**REQUIRED WORK**
With pictures left out, retype exactly the lines from the one containing "Nomor telepon" through the final line of the entries.

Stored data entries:
########################################

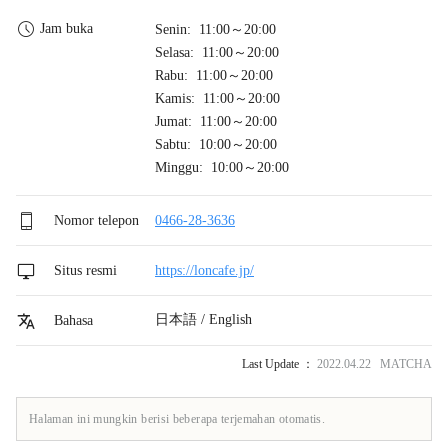
Jam buka
Senin: 11:00～20:00
Selasa: 11:00～20:00
Rabu: 11:00～20:00
Kamis: 11:00～20:00
Jumat: 11:00～20:00
Sabtu: 10:00～20:00
Minggu: 10:00～20:00
Nomor telepon
0466-28-3636
Situs resmi
https://loncafe.jp/
日本語 / English
Bahasa
Last Update ：
2022.04.22 MATCHA
Halaman ini mungkin berisi beberapa terjemahan otomatis.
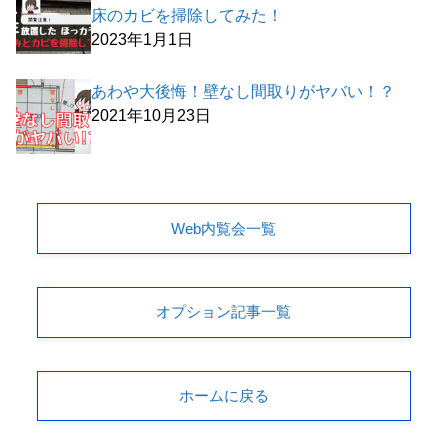
床のカビを掃除してみた！
2023年1月1日
あわや大後悔！壁なし間取りがヤバい！？
2021年10月23日
Web内覧会一覧
オプション記事一覧
ホームに戻る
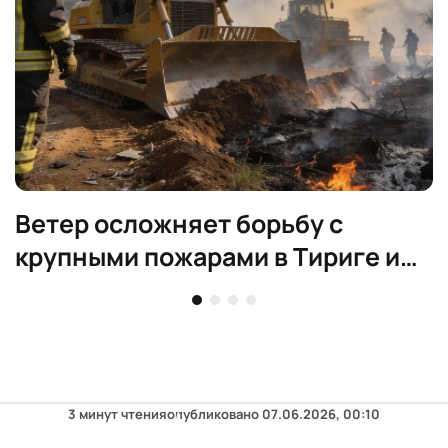
Ветер осложняет борьбу с
крупными пожарами в Тириге и
Ньебле
3 минут чтения
опубликовано
07.06.2026, 00:10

########################################

**YOUR SOLUTION**
Nomor telepon
0466-28-3636
Situs resmi
https://loncafe.jp/
日本語 / English
Bahasa
Last Update ：
2022.04.22 MATCHA
Halaman ini mungkin berisi beberapa terjemahan otomatis.
床のカビを掃除してみた！
2023年1月1日
あわや大後悔！壁なし間取りがヤバい！？
2021年10月23日
Web内覧会一覧
オプション記事一覧
ホームに戻る
Ветер осложняет борьбу с
крупными пожарами в Тириге и
Ньебле
3 минут чтения
опубликовано
07.06.2026, 00:10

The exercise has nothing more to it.